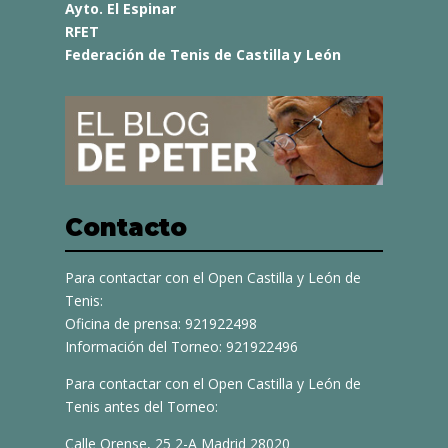
Ayto. El Espinar
RFET
Federación de Tenis de Castilla y León
Contacto
Para contactar con el Open Castilla y León de
Tenis:
Oficina de prensa: 921922498
Información del Torneo: 921922496
Para contactar con el Open Castilla y León de
Tenis antes del Torneo:
Calle Orense, 25 2-A Madrid 28020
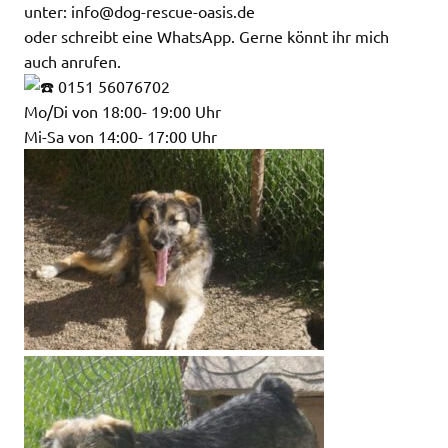
unter: info@dog-rescue-oasis.de
oder schreibt eine WhatsApp. Gerne könnt ihr mich
auch anrufen.
0151 56076702
Mo/Di von 18:00- 19:00 Uhr
Mi-Sa von 14:00- 17:00 Uhr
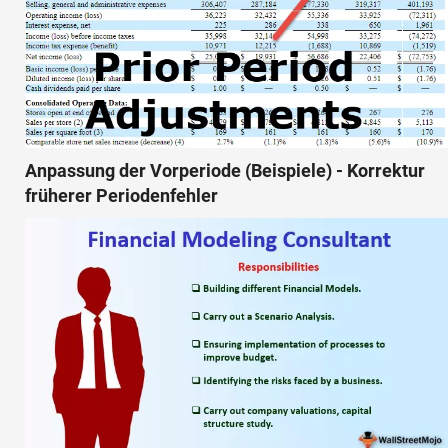
Anpassung der Vorperiode (Beispiele) - Korrektur
früherer Periodenfehler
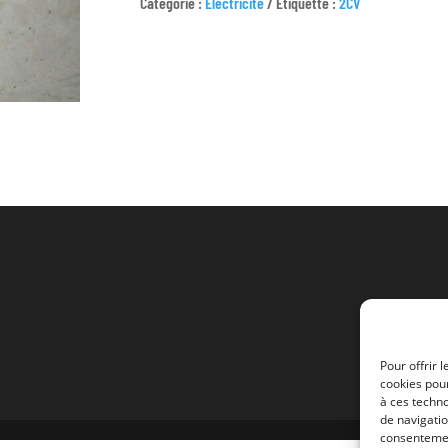
Catégorie :
Electricité
Étiquette :
2CV
12V
GRAND
COMPTEUR
Pour offrir 
cookies pour
à ces techn
de navigatio
consentement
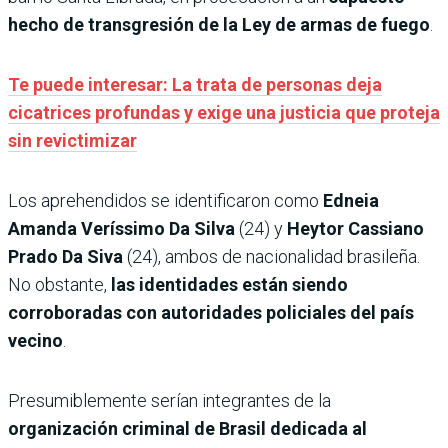
hecho de transgresión de la Ley de armas de fuego
.
Te puede interesar: La trata de personas deja
cicatrices profundas y exige una justicia que proteja
sin revictimizar
Los aprehendidos se identificaron como
Edneia
Amanda Veríssimo Da Silva
(24) y
Heytor Cassiano
Prado Da Siva
(24), ambos de nacionalidad brasileña.
No obstante,
las identidades están siendo
corroboradas con autoridades policiales del país
vecino
.
Presumiblemente serían integrantes de la
organización criminal de Brasil dedicada al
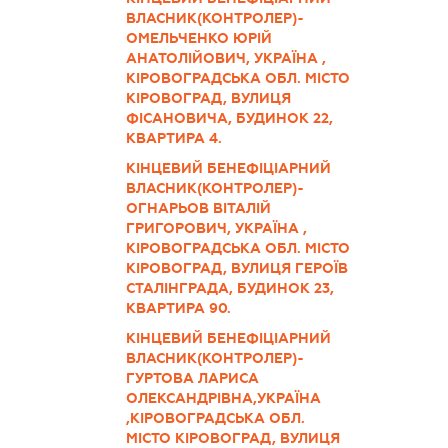
ВЛАСНИК(КОНТРОЛЕР)-
ОМЕЛЬЧЕНКО ЮРІЙ
АНАТОЛІЙОВИЧ, УКРАЇНА ,
КІРОВОГРАДСЬКА ОБЛ. МІСТО
КІРОВОГРАД, ВУЛИЦЯ
ФІСАНОВИЧА, БУДИНОК 22,
КВАРТИРА 4.
КІНЦЕВИЙ БЕНЕФІЦІАРНИЙ
ВЛАСНИК(КОНТРОЛЕР)-
ОГНАРЬОВ ВІТАЛІЙ
ГРИГОРОВИЧ, УКРАЇНА ,
КІРОВОГРАДСЬКА ОБЛ. МІСТО
КІРОВОГРАД, ВУЛИЦЯ ГЕРОЇВ
СТАЛІНГРАДА, БУДИНОК 23,
КВАРТИРА 90.
КІНЦЕВИЙ БЕНЕФІЦІАРНИЙ
ВЛАСНИК(КОНТРОЛЕР)-
ГУРТОВА ЛАРИСА
ОЛЕКСАНДРІВНА,УКРАЇНА
,КІРОВОГРАДСЬКА ОБЛ.
МІСТО КІРОВОГРАД, ВУЛИЦЯ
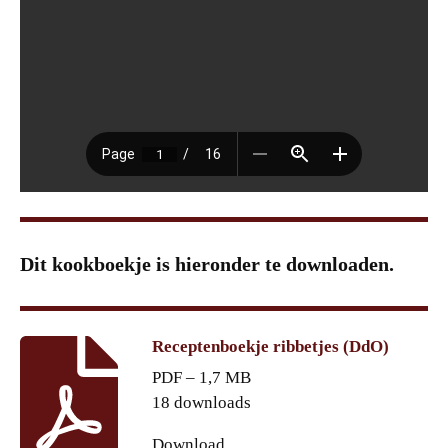
Dit kookboekje is hieronder te downloaden.
Receptenboekje ribbetjes (DdO)
PDF – 1,7 MB
18 downloads
Download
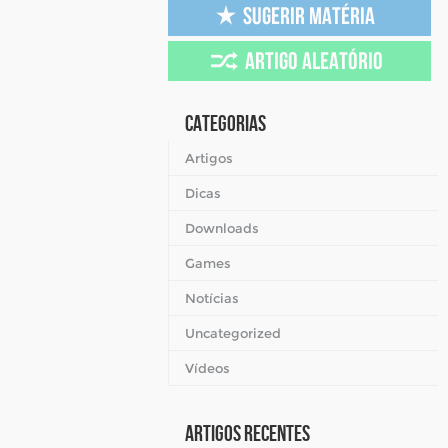
Categorias
Artigos
Dicas
Downloads
Games
Notícias
Uncategorized
Vídeos
Artigos Recentes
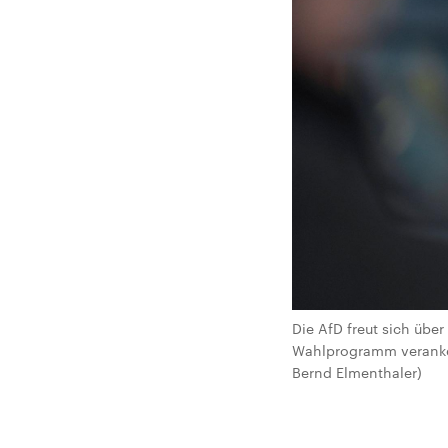
Die AfD freut sich übe
Wahlprogramm verankert
Bernd Elmenthaler)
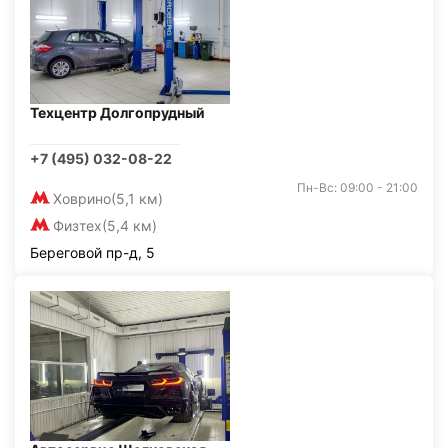
Техцентр Долгопрудный
+7 (495) 032-08-22
Пн-Вс: 09:00 - 21:00
Ховрино
(5,1 км)
Физтех
(5,4 км)
Береговой пр-д, 5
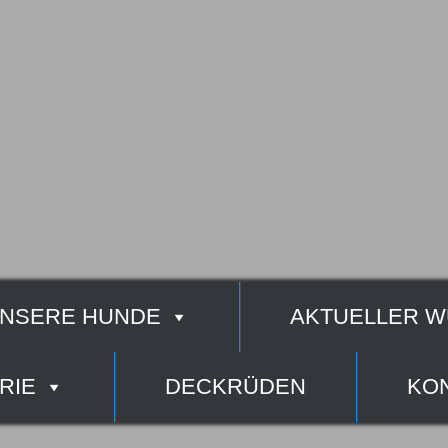
NSERE HUNDE
AKTUELLER W
RIE
DECKRÜDEN
KO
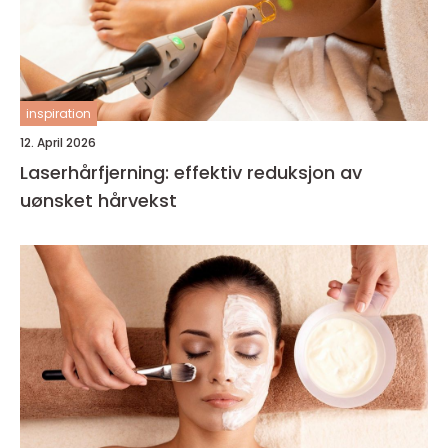
inspiration
12. April 2026
Laserhårfjerning: effektiv reduksjon av
uønsket hårvekst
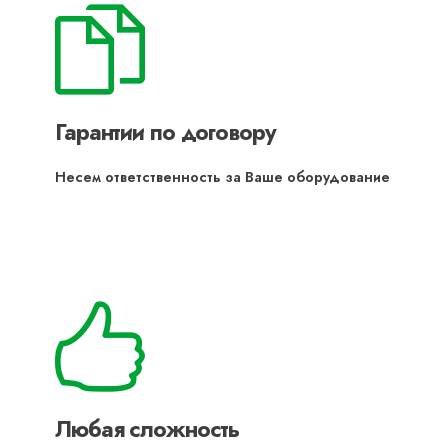
Гарантии по договору
Несем ответственность за Ваше оборудование
Любая сложность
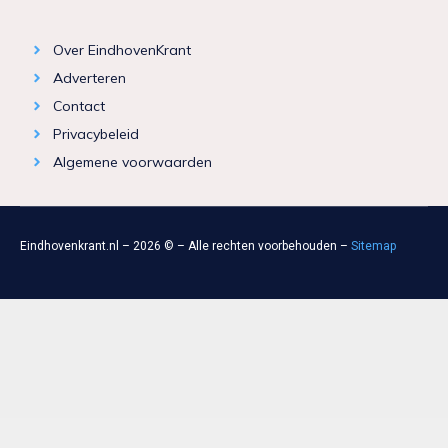
Over EindhovenKrant
Adverteren
Contact
Privacybeleid
Algemene voorwaarden
Eindhovenkrant.nl – 2026 © – Alle rechten voorbehouden –
Sitemap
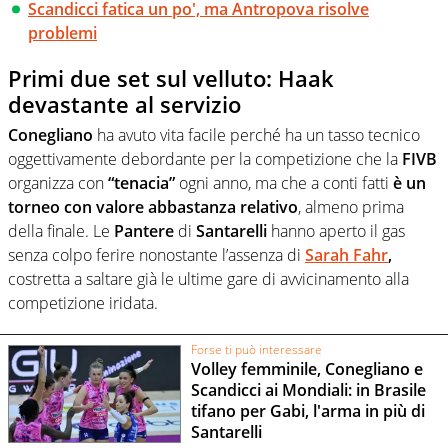
Scandicci fatica un po', ma Antropova risolve
problemi
Primi due set sul velluto: Haak
devastante al servizio
Conegliano
ha avuto vita facile perché ha un tasso tecnico
oggettivamente debordante per la competizione che la
FIVB
organizza con
“tenacia”
ogni anno, ma che a conti fatti
è un
torneo con valore abbastanza relativo
, almeno prima
della finale. Le
Pantere
di
Santarelli
hanno aperto il gas
senza colpo ferire nonostante l’assenza di
Sarah Fahr
,
costretta a saltare già le ultime gare di avvicinamento alla
competizione iridata.
Forse ti può interessare
Volley femminile, Conegliano e
Scandicci ai Mondiali: in Brasile
tifano per Gabi, l'arma in più di
Santarelli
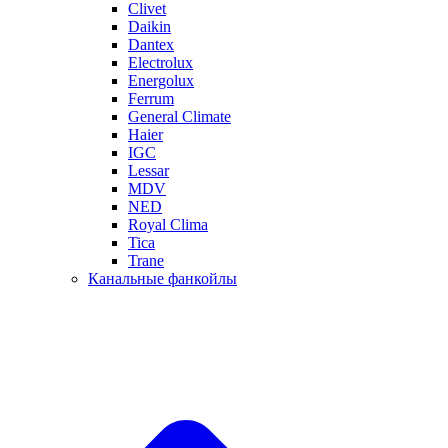
Clivet
Daikin
Dantex
Electrolux
Energolux
Ferrum
General Climate
Haier
IGC
Lessar
MDV
NED
Royal Clima
Tica
Trane
Канальные фанкойлы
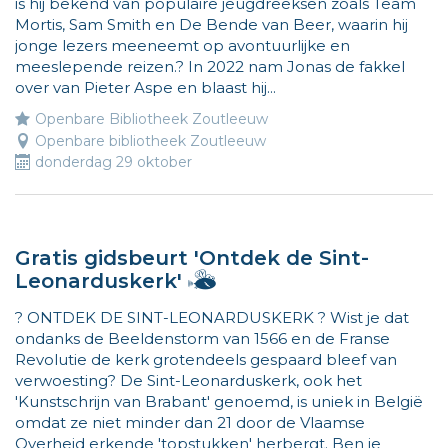
is hij bekend van populaire jeugdreeksen zoals Team
Mortis, Sam Smith en De Bende van Beer, waarin hij
jonge lezers meeneemt op avontuurlijke en
meeslepende reizen.? In 2022 nam Jonas de fakkel
over van Pieter Aspe en blaast hij...
Openbare Bibliotheek Zoutleeuw
Openbare bibliotheek Zoutleeuw
donderdag 29 oktober
Gratis gidsbeurt 'Ontdek de Sint-
Hallo,
Leonarduskerk'
ik
? ONTDEK DE SINT-LEONARDUSKERK ? Wist je dat
ben
ondanks de Beeldenstorm van 1566 en de Franse
Vlieg
Revolutie de kerk grotendeels gespaard bleef van
en
verwoesting? De Sint-Leonarduskerk, ook het
ik
'Kunstschrijn van Brabant' genoemd, is uniek in België
wijs
omdat ze niet minder dan 21 door de Vlaamse
de
Overheid erkende 'topstukken' herbergt. Ben je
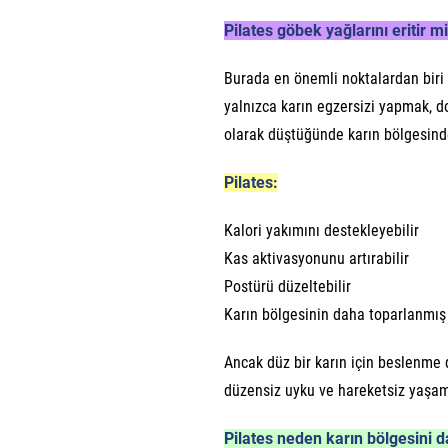
Pilates göbek yağlarını eritir m
Burada en önemli noktalardan biri
yalnızca karın egzersizi yapmak, d
olarak düştüğünde karın bölgesind
Pilates:
Kalori yakımını destekleyebilir
Kas aktivasyonunu artırabilir
Postürü düzeltebilir
Karın bölgesinin daha toparlanmış
Ancak düz bir karın için beslenme 
düzensiz uyku ve hareketsiz yaşam 
Pilates neden karın bölgesini d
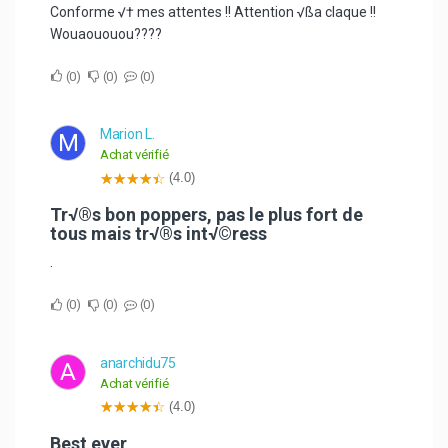
Conforme √† mes attentes !! Attention √ßa claque !!
Wouaououou????
0
0
0
Marion L.
M
Achat vérifié
(4.0)
Tr√®s bon poppers, pas le plus fort de
tous mais tr√®s int√©ress
.
0
0
0
anarchidu75
A
Achat vérifié
(4.0)
best ever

________________________________________

▸ What to do
Leave out all pictures and output each line exactly, from the top of the records through the line that holds "Calle Orense, 25 2-A Madrid 28020".

▸ Written solution
Ayto. El Espinar
RFET
Federación de Tenis de Castilla y León
Contacto
Para contactar con el Open Castilla y León de
Tenis:
Oficina de prensa: 921922498
Información del Torneo: 921922496
Para contactar con el Open Castilla y León de
Tenis antes del Torneo:
Calle Orense, 25 2-A Madrid 28020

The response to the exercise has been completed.